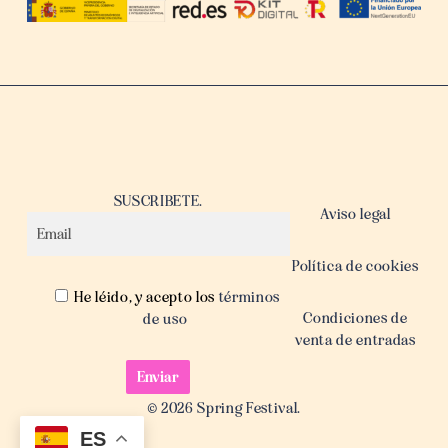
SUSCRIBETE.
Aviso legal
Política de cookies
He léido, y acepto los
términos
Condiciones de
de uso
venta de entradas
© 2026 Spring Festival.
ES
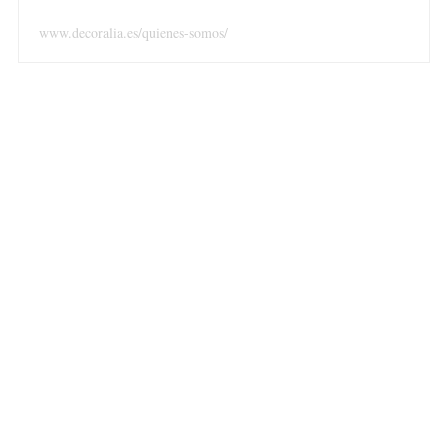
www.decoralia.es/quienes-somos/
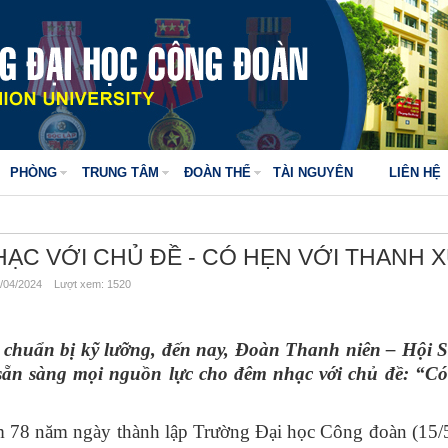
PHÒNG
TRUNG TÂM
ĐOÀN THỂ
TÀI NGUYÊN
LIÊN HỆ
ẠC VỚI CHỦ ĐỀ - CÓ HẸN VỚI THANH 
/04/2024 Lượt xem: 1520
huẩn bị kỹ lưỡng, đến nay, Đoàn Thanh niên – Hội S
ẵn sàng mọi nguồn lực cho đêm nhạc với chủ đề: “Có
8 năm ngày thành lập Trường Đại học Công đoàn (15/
* * *
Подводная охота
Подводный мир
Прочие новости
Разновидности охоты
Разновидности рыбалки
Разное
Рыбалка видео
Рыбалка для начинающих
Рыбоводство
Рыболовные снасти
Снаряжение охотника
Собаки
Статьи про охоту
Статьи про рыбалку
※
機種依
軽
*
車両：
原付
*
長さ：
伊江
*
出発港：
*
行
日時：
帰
...
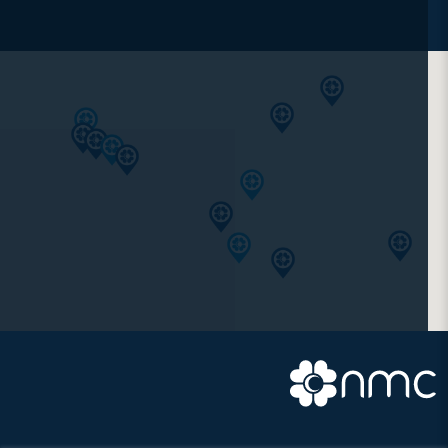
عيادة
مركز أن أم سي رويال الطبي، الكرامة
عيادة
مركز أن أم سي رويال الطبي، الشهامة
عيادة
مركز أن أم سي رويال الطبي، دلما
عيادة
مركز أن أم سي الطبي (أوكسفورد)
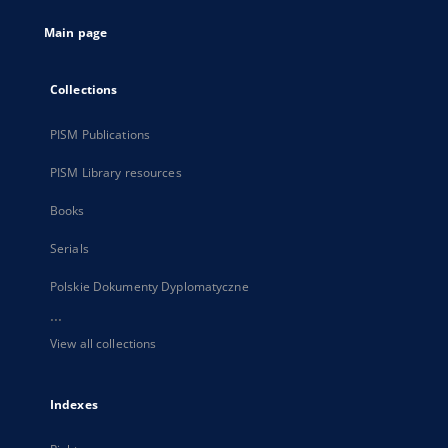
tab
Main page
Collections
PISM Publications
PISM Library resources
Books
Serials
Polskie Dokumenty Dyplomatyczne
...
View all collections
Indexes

> **Task to complete**
For the string "الطبي", count every line of the material where it appears and state only the count.

> **Response below**
4